> [WHAT THE TASK ASKS]: Look through the entries below for the line with "て続ける」をクリックしてこれらのクッキーを受け入れるか、「クッキーの" and the line with "Cela pourrait indiquer", then give again exactly those two lines and all lines between them, minus the pictures.

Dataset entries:
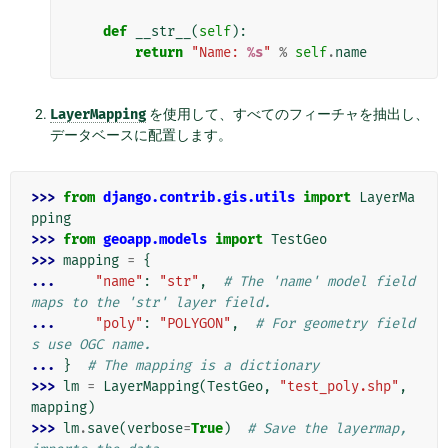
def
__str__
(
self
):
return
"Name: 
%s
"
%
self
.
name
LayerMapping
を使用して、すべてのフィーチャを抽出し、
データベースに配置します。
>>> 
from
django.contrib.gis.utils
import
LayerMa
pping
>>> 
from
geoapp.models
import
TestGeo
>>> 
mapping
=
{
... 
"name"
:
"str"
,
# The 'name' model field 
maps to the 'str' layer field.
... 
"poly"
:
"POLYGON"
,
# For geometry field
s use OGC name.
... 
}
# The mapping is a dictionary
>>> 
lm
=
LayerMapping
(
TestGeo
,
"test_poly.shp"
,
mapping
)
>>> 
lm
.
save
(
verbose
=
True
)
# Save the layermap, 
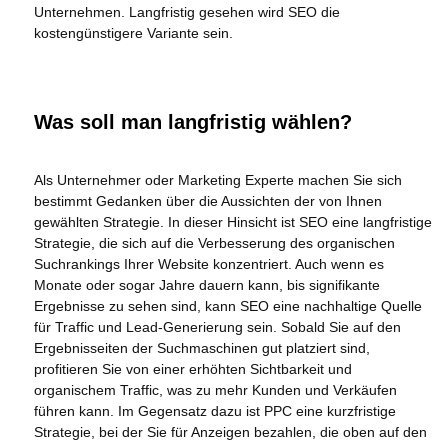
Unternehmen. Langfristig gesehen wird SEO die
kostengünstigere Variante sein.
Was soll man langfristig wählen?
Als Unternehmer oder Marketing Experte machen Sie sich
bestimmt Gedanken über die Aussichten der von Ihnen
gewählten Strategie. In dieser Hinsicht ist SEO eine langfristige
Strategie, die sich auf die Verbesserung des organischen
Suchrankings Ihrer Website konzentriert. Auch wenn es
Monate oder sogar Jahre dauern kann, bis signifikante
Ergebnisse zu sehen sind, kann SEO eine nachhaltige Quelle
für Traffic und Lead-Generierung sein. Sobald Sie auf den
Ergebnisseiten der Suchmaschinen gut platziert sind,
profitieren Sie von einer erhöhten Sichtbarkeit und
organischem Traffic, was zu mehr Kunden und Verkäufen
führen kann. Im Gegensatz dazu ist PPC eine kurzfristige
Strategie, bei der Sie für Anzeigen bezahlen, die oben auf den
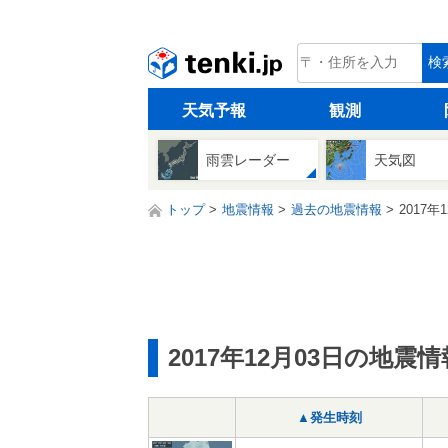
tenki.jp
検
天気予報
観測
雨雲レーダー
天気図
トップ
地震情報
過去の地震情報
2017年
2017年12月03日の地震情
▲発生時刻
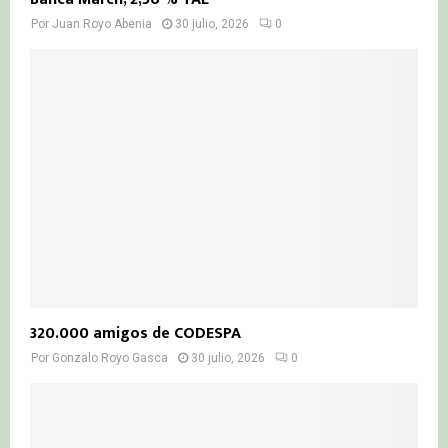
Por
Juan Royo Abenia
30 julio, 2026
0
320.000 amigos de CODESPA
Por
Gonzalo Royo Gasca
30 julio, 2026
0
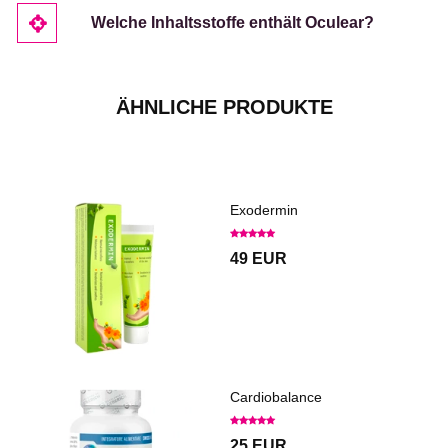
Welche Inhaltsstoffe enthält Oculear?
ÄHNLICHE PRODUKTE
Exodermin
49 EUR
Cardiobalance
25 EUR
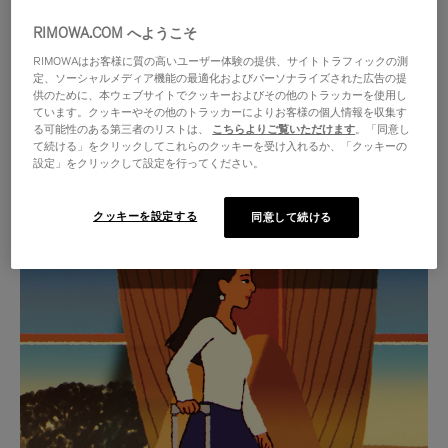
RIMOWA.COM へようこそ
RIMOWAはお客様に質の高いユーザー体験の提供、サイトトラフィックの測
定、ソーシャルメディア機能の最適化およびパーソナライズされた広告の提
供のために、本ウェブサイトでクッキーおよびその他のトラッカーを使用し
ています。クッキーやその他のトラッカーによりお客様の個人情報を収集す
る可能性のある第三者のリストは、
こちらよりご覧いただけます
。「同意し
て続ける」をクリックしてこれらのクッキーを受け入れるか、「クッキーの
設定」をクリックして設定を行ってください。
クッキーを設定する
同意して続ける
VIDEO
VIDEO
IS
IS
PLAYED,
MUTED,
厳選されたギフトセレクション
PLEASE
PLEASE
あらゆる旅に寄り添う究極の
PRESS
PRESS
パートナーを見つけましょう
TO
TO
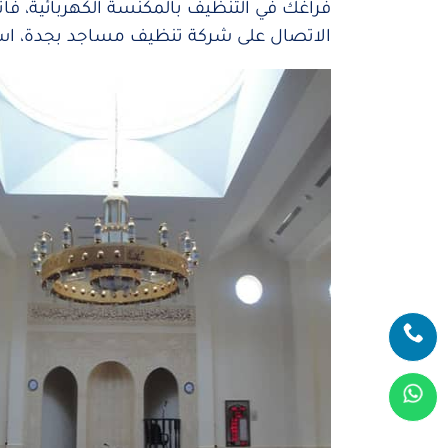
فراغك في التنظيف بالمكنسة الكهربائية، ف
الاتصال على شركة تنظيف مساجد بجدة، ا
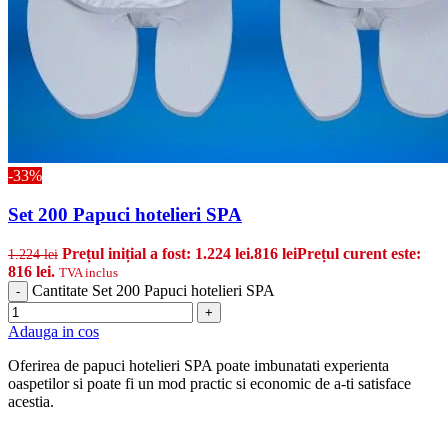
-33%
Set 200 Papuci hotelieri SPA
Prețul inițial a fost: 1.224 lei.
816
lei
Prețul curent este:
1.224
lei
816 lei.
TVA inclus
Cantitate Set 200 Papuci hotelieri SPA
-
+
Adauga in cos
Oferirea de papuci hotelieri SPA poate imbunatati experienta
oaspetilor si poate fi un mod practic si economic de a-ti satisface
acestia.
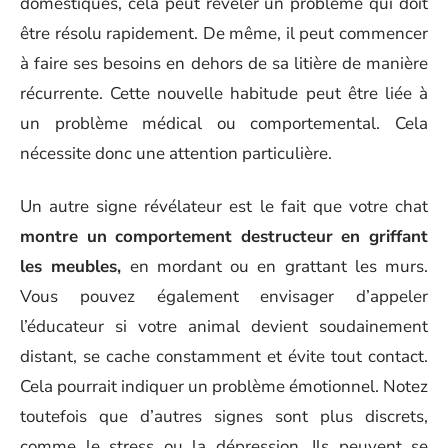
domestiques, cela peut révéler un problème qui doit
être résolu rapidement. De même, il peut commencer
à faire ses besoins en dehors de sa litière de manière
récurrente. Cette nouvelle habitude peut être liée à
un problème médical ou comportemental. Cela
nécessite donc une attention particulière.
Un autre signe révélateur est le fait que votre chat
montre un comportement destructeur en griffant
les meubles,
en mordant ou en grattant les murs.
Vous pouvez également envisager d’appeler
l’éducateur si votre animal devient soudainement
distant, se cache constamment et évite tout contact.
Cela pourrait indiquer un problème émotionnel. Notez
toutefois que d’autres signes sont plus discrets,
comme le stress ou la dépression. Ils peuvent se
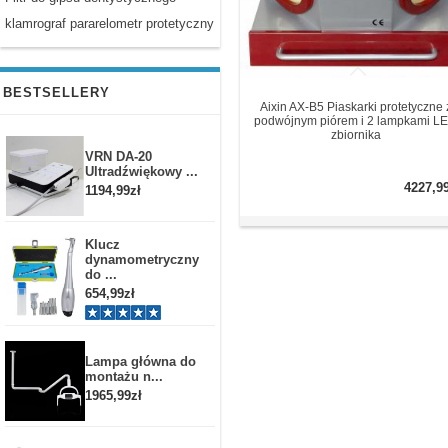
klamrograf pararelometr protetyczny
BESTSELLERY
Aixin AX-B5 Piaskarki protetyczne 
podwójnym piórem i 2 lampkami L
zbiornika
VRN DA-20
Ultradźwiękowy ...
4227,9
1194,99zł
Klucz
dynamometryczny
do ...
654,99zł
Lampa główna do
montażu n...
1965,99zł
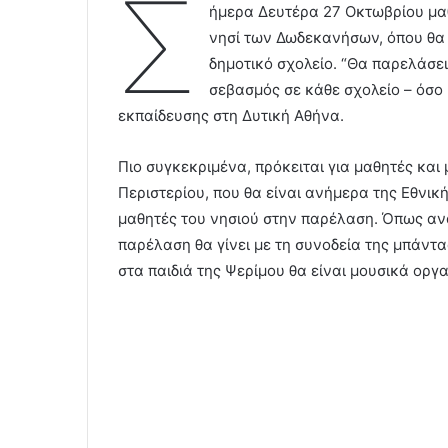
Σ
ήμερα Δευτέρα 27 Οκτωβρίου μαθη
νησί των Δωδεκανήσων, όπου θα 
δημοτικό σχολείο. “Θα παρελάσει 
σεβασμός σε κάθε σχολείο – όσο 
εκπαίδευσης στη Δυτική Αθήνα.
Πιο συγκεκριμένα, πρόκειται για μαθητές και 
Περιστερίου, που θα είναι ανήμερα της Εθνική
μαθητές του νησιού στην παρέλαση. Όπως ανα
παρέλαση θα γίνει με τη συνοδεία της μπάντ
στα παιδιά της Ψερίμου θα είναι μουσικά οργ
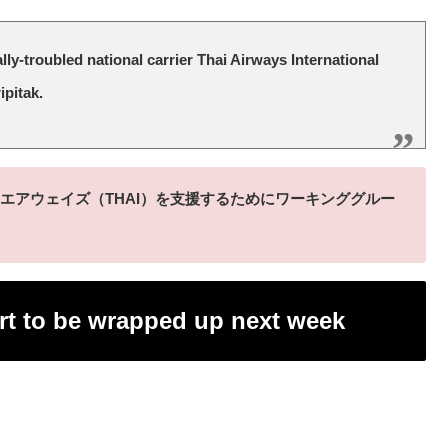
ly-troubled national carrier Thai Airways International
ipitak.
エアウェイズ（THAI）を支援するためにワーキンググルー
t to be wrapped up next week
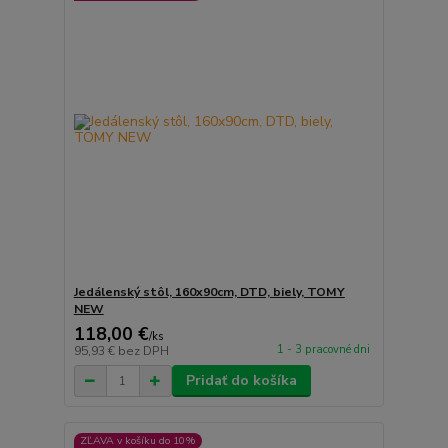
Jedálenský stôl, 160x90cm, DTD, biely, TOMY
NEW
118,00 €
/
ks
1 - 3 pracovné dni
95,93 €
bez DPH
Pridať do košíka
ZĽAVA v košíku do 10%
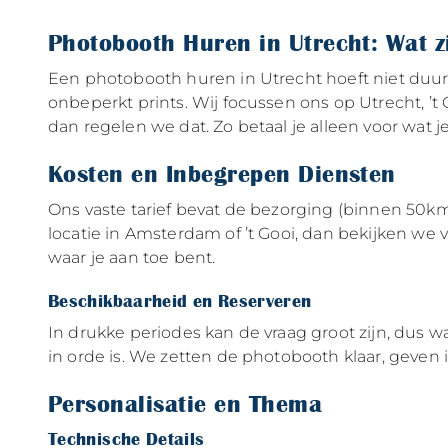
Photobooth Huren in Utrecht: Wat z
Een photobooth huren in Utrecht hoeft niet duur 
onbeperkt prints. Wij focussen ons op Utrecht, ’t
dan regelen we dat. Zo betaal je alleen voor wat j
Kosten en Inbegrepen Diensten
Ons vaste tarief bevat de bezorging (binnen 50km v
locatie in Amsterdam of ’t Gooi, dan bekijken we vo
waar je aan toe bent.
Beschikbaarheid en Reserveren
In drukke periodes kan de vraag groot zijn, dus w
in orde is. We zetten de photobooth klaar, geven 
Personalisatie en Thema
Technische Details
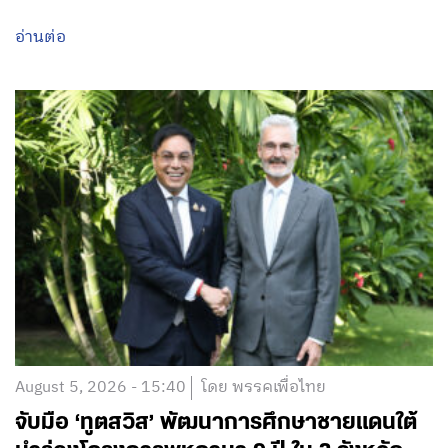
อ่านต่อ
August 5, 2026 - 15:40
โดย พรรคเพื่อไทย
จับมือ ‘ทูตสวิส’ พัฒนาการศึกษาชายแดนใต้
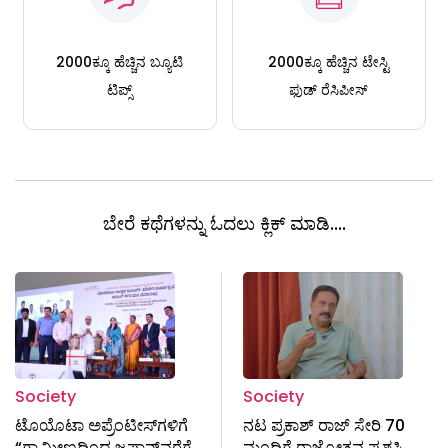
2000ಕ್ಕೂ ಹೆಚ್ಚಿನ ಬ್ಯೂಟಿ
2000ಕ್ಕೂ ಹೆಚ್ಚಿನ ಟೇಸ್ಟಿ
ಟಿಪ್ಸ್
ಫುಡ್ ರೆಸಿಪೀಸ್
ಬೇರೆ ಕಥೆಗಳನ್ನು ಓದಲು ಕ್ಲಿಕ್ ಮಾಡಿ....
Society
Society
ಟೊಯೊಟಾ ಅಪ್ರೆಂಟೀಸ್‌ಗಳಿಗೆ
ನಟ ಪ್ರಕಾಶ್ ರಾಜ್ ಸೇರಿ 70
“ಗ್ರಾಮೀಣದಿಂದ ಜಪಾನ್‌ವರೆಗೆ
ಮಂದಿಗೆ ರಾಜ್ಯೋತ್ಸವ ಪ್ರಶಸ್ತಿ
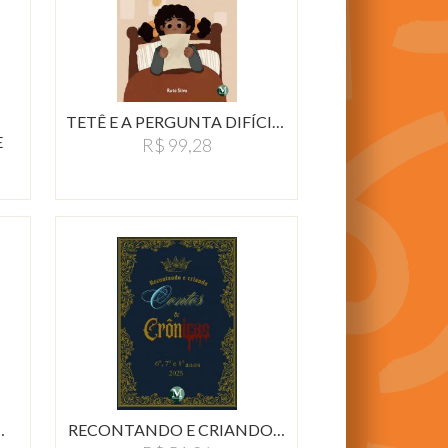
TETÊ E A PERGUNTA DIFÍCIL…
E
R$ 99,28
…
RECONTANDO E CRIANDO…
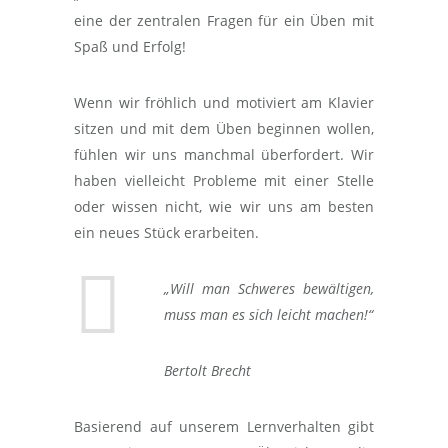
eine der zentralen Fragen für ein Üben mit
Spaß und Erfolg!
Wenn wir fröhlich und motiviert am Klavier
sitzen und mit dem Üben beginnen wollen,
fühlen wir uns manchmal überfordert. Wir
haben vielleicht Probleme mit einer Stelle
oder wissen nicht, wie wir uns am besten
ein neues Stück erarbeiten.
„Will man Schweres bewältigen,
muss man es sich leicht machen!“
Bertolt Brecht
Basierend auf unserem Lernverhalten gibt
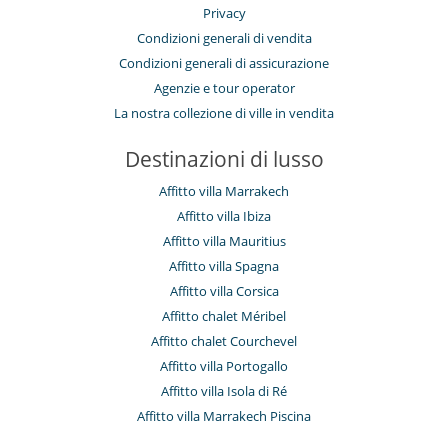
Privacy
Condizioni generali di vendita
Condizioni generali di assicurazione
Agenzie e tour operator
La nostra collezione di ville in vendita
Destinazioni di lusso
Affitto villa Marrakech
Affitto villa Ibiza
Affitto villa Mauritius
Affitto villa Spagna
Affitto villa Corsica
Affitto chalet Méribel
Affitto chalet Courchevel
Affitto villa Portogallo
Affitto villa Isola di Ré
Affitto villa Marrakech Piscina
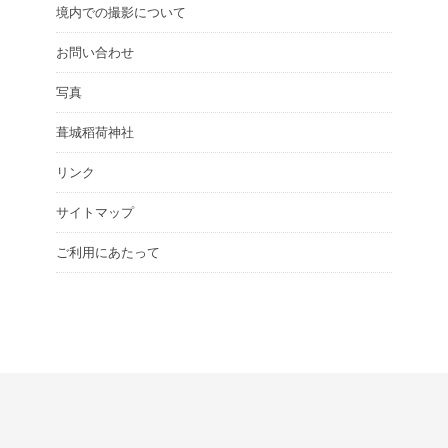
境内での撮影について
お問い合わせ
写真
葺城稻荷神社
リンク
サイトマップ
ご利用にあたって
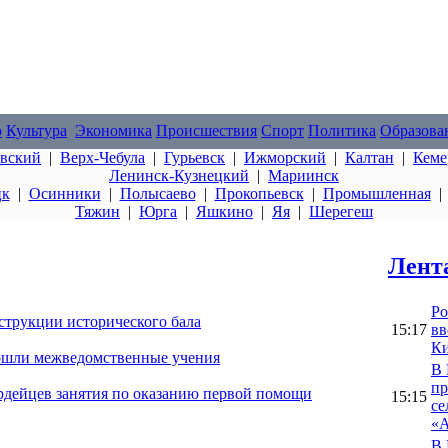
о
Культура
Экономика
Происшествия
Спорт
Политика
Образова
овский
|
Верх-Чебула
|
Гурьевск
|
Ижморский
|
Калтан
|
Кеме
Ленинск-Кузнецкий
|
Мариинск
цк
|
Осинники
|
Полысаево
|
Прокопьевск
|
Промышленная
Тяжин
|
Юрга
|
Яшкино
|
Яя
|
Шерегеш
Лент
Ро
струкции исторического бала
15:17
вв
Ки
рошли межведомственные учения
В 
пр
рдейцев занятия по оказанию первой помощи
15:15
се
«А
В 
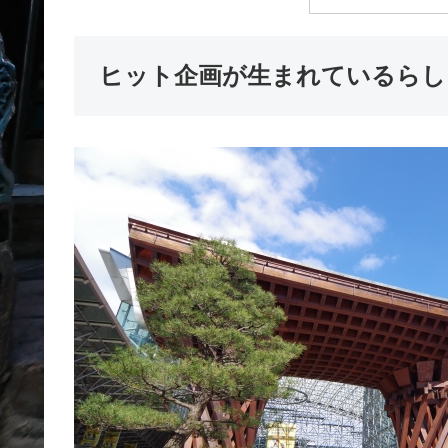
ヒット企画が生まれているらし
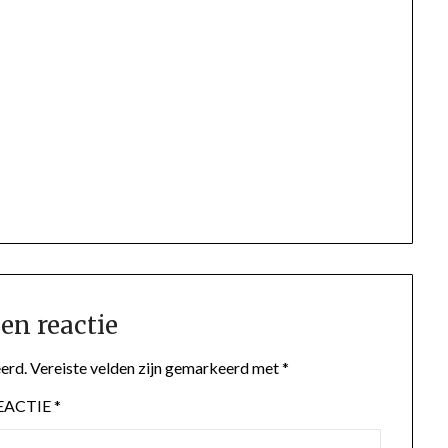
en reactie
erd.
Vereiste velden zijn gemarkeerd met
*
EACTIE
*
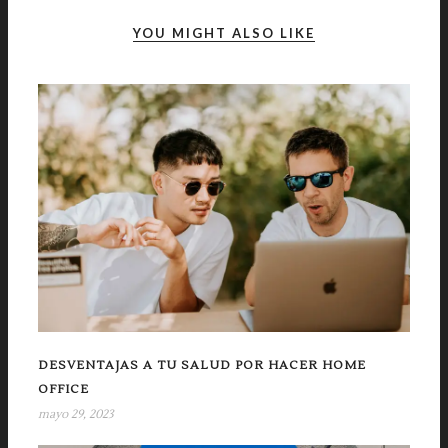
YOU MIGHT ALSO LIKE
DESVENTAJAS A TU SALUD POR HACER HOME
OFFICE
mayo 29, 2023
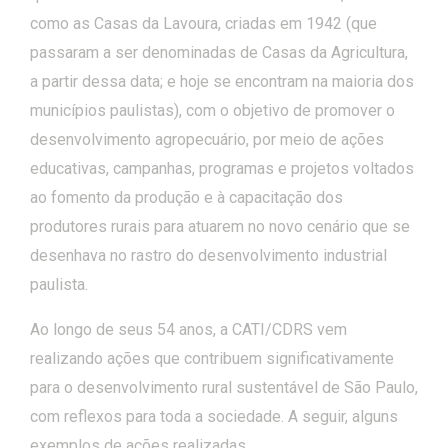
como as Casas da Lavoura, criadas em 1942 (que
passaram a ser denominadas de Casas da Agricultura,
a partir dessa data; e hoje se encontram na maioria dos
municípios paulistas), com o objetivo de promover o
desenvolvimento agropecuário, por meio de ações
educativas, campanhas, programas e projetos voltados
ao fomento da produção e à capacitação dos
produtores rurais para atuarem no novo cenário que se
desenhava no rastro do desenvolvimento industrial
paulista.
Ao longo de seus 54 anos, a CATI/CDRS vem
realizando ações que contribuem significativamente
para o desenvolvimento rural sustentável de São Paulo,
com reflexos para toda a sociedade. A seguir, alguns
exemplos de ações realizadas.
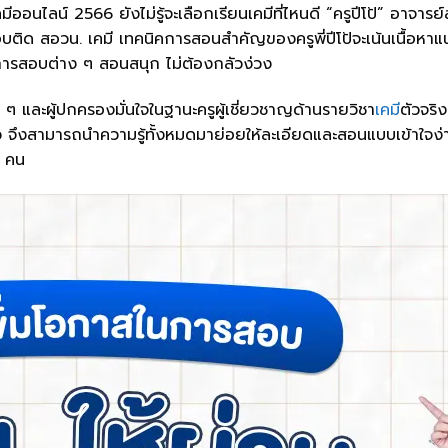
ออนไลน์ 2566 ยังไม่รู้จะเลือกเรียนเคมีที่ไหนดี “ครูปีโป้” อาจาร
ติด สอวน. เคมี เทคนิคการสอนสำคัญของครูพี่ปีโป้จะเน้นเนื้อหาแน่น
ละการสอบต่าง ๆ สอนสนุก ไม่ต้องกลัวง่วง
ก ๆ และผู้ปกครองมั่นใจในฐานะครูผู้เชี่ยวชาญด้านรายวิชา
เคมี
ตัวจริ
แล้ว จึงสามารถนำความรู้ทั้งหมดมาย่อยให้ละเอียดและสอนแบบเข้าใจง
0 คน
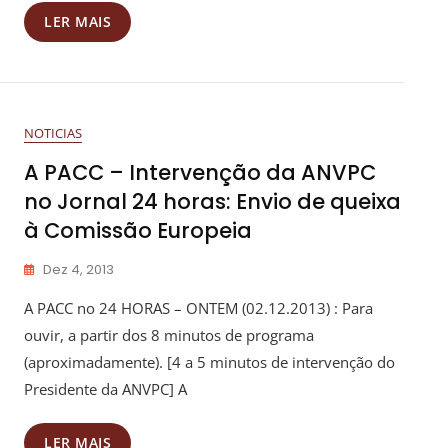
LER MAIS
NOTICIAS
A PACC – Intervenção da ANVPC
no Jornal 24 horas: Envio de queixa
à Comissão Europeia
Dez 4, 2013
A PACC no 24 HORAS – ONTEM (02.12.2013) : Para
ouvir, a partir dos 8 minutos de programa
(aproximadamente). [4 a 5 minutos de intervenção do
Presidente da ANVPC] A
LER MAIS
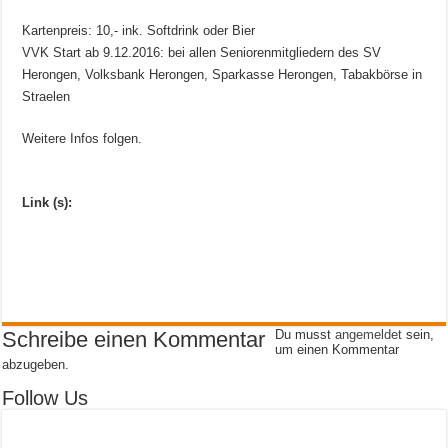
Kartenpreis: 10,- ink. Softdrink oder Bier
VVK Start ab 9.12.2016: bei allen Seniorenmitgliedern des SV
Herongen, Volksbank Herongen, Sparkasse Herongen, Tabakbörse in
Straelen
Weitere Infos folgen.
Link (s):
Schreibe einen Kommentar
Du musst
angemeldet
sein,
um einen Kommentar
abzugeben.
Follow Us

> [RESULT]:
て続ける」をクリックしてこれらのクッキーを受け入れるか、「クッキーの
設定」をクリックして設定を行ってください。
クッキーを設定する
同意して続ける
VIDEO
VIDEO
IS
IS
PLAYED,
MUTED,
厳選されたギフトセレクション
PLEASE
PLEASE
あらゆる旅に寄り添う究極の
PRESS
PRESS
パートナーを見つけましょう
TO
TO
فراغك في التنظيف بالمكنسة الكهربائية، ف
الاتصال على شركة تنظيف مساجد بجدة، ا
-33%
Set 200 Papuci hotelieri SPA
Prețul inițial a fost: 1.224 lei.
816
lei
Prețul curent este:
1.224
lei
816 lei.
TVA inclus
Cantitate Set 200 Papuci hotelieri SPA
-
+
Adauga in cos
Oferirea de papuci hotelieri SPA poate imbunatati experienta
oaspetilor si poate fi un mod practic si economic de a-ti satisface
acestia.
domestiques, cela peut révéler un problème qui doit
être résolu rapidement. De même, il peut commencer
à faire ses besoins en dehors de sa litière de manière
récurrente. Cette nouvelle habitude peut être liée à
un problème médical ou comportemental. Cela
nécessite donc une attention particulière.
Un autre signe révélateur est le fait que votre chat
montre un comportement destructeur en griffant
les meubles,
en mordant ou en grattant les murs.
Vous pouvez également envisager d’appeler
l’éducateur si votre animal devient soudainement
distant, se cache constamment et évite tout contact.
Cela pourrait indiquer un problème émotionnel. Notez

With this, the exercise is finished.